12-12 - Rethinking/Retheorizing Video Games II
Sunday, November 8, 2015 - 12:10pm to 1:40pm (Rogue (PMCC))
Chair: Raymond H. J. Rim, University of California, Riverside

  1. Playing to Understand: An Exploration of Empathy in Games. Ryan House, Washington State University Vancouver.

    My project will examine the methods of game design used to engender empathy in the player. Through Gone Home, I discuss the ways in which games complement current theories of empathy in traditional texts, like de Graaf’s absorption, before showcasing the methods unique to games, such as Jenkins’ narrative architecture.  

  2. Video Games as Narrative: Pedagogical Strategies for Using Modern Games as Literature in the Composition Classroom. John Misak, New York Institute of Technology.

    This paper illustrates the opportunity to use the video game as a narrative medium for discussion in the composition classroom and explores the pedagogical strategies for such use. Students learn how to disseminate storytelling through playing games and experience narrative as both audience to the video game story as well as participant as the instructor guides them in understanding the crafting of the story.

  3. Getting Serious about Resolving Gamergate: Overcoming Rhetorics of Reaction and Resistance. Ted Perlmutter, Columbia University.

    This paper will analyze the trajectory and contents of the GamerGate controversy with an eye towards conceptualizing strategies that would increase the chances of de-escalating the conflict.  It will focus on strategies that split the moderate from the extremist forces. 

12-15 - Text and Identity in Hispanic Literatures II
Sunday, November 8, 2015 - 12:10pm to 1:40pm (Studio Suite (PH-ET))
Chair: Michael Hammer, San Francisco State University

  1. Relearning the Revolution: The Experience of Mexican-American Students Reading the Texts of the Novela de la Revolución in the Classroom at San José State University. Cheyla Samuelson, San Jose State University.

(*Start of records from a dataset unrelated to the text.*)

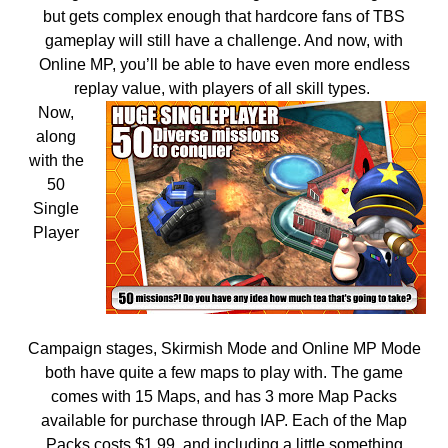
but gets complex enough that hardcore fans of TBS
gameplay will still have a challenge. And now, with
Online MP, you’ll be able to have even more endless
replay value, with players of all skill types.
Now,
along
with the
50
Single
Player
Campaign stages, Skirmish Mode and Online MP Mode
both have quite a few maps to play with. The game
comes with 15 Maps, and has 3 more Map Packs
available for purchase through IAP. Each of the Map
Packs costs $1.99, and including a little something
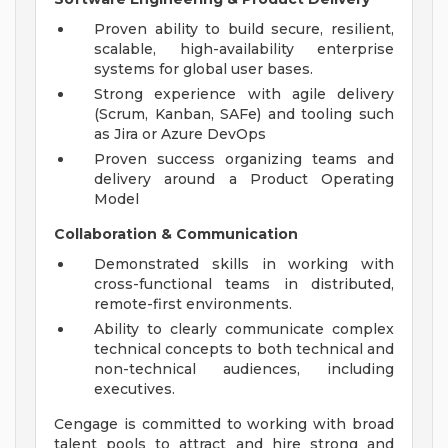
Proven ability to build secure, resilient,
scalable, high-availability enterprise
systems for global user bases.
Strong experience with agile delivery
(Scrum, Kanban, SAFe) and tooling such
as Jira or Azure DevOps
Proven success organizing teams and
delivery around a Product Operating
Model
Collaboration & Communication
Demonstrated skills in working with
cross-functional teams in distributed,
remote-first environments.
Ability to clearly communicate complex
technical concepts to both technical and
non-technical audiences, including
executives.
Cengage is committed to working with broad
talent pools to attract and hire strong and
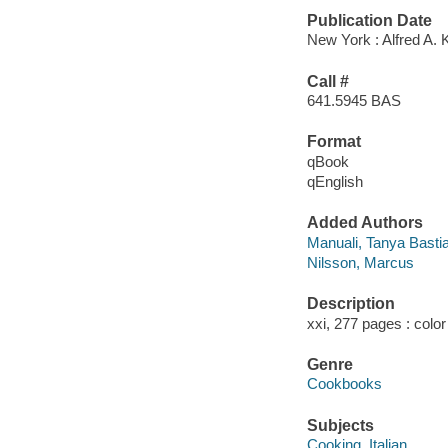
Publication Date
New York : Alfred A. 
Call #
641.5945 BAS
Format
qBook
qEnglish
Added Authors
Manuali, Tanya Basti
Nilsson, Marcus
Description
xxi, 277 pages : color 
Genre
Cookbooks
Subjects
Cooking, Italian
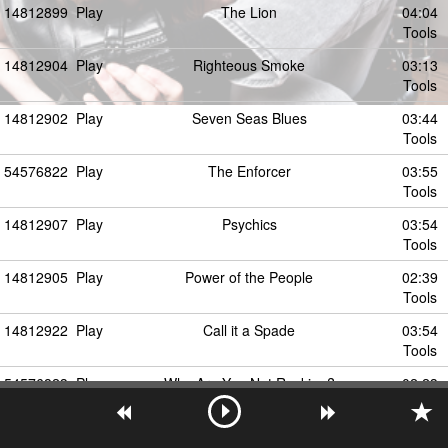
14812899
Play
The Lion
04:04
Tools
14812904
Play
Righteous Smoke
03:13
Tools
14812902
Play
Seven Seas Blues
03:44
Tools
54576822
Play
The Enforcer
03:55
Tools
14812907
Play
Psychics
03:54
Tools
14812905
Play
Power of the People
02:39
Tools
14812922
Play
Call it a Spade
03:54
Tools
54576823
Play
Why Are You Not Rocking?
02:23
Tools
14812911
Play
For the Sun
07:24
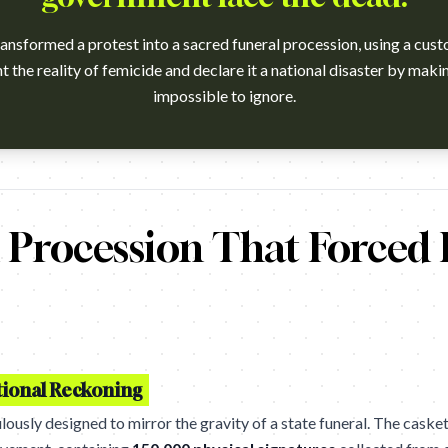
sformed a protest into a sacred funeral procession, using a cust
the reality of femicide and declare it a national disaster by makin
impossible to ignore.
ch?v=_5C2dHOJrbQ Agency: Edelman SA, Johannesburg. Cannes L
 Procession That Forced 
tional Reckoning
sly designed to mirror the gravity of a state funeral. The casket 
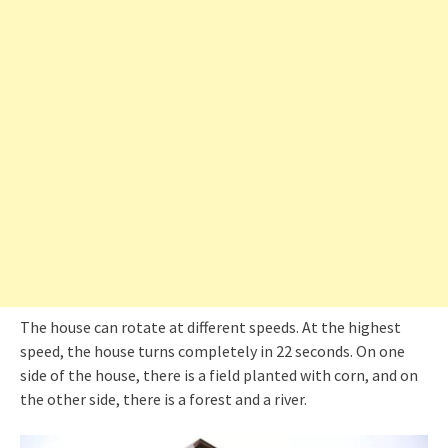
The house can rotate at different speeds. At the highest
speed, the house turns completely in 22 seconds. On one
side of the house, there is a field planted with corn, and on
the other side, there is a forest and a river.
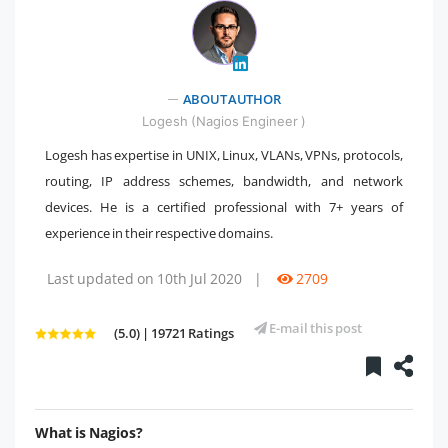
ABOUT AUTHOR
" />
Logesh (Nagios Engineer )
Logesh has expertise in UNIX, Linux, VLANs, VPNs, protocols,
routing, IP address schemes, bandwidth, and network
devices. He is a certified professional with 7+ years of
experience in their respective domains.
Last updated on 10th Jul 2020
|
2709
E-mail this post
(5.0) | 19721 Ratings
What is Nagios?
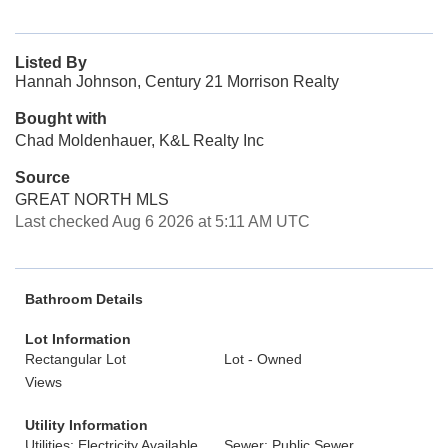
Listed By
Hannah Johnson, Century 21 Morrison Realty
Bought with
Chad Moldenhauer, K&L Realty Inc
Source
GREAT NORTH MLS
Last checked Aug 6 2026 at 5:11 AM UTC
Bathroom Details
Lot Information
Rectangular Lot
Lot - Owned
Views
Utility Information
Utilities: Electricity Available,
Sewer: Public Sewer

    This paper describes the classroom encounter of Mexican-American students enrolled in an MA program at San José State University with the literary genre of the novela de la revolución mexicana, and the deeply personal ways in which their critical understanding of the Revolution and its political outcomes were transformed by that encounter.

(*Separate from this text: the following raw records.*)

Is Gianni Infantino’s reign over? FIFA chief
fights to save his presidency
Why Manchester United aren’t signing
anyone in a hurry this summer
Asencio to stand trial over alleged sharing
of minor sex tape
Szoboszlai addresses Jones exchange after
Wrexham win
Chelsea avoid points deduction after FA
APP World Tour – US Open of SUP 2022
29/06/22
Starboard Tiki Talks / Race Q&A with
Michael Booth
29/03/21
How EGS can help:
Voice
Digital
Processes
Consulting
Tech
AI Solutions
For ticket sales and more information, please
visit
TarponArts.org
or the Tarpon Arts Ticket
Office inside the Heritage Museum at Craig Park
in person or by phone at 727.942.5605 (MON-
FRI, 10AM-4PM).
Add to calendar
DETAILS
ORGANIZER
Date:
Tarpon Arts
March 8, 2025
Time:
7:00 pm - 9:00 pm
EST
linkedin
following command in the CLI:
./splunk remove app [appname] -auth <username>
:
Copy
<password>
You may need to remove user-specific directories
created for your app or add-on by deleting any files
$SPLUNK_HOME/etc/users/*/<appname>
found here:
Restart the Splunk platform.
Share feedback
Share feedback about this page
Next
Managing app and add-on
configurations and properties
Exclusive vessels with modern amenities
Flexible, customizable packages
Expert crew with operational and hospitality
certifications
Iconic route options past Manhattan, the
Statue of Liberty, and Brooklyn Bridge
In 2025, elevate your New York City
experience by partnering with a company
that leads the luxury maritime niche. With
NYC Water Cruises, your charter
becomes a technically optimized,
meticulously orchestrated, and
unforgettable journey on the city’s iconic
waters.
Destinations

  2. Theater, Discipline and Citizenship in Los patriotas de Lima en la noche feliz. Kent Dickson, California State Polytechnic University, Pomona.

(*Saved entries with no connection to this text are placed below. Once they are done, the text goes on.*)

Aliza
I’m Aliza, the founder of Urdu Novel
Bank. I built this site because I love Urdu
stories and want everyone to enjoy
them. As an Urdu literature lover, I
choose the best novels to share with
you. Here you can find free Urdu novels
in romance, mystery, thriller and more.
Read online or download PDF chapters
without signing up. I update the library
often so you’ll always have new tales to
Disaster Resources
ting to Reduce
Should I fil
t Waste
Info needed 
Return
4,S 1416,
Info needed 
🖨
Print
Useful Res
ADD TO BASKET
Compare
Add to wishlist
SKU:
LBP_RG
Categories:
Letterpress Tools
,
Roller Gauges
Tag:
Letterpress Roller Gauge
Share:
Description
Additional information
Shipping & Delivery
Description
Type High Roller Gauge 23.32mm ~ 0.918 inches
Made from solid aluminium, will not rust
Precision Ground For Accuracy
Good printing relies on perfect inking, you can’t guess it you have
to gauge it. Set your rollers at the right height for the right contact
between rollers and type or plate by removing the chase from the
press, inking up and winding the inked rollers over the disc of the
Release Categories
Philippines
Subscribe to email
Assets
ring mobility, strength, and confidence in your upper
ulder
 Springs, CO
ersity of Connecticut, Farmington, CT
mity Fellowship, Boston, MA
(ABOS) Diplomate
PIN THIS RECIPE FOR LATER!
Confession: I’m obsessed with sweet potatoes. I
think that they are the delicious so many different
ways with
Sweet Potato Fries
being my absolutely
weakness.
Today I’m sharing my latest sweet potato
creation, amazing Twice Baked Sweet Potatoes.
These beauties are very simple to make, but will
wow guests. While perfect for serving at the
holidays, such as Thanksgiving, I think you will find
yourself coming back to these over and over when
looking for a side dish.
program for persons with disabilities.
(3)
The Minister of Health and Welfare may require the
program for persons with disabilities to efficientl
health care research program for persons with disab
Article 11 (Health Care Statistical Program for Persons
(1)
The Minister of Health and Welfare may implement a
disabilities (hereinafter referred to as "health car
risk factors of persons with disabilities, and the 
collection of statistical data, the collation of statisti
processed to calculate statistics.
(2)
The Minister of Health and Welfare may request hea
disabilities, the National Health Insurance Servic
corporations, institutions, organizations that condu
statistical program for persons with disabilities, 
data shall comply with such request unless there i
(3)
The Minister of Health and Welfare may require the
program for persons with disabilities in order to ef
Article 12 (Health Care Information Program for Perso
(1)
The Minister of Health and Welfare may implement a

    This paper looks at the first play written and produced in independent Peru (August of 1821, during José de San Martín's take-over of Lima). I argue that the notion of civic comportment put forward by the play demands that self-interest be curtailed and emotion disciplined in the service of producing modern citizens. This mode of citizenship as an intimate vigilence over self-interest and emotion, I suggest, became a standard feature of upper-class habitus through Peru's republican period.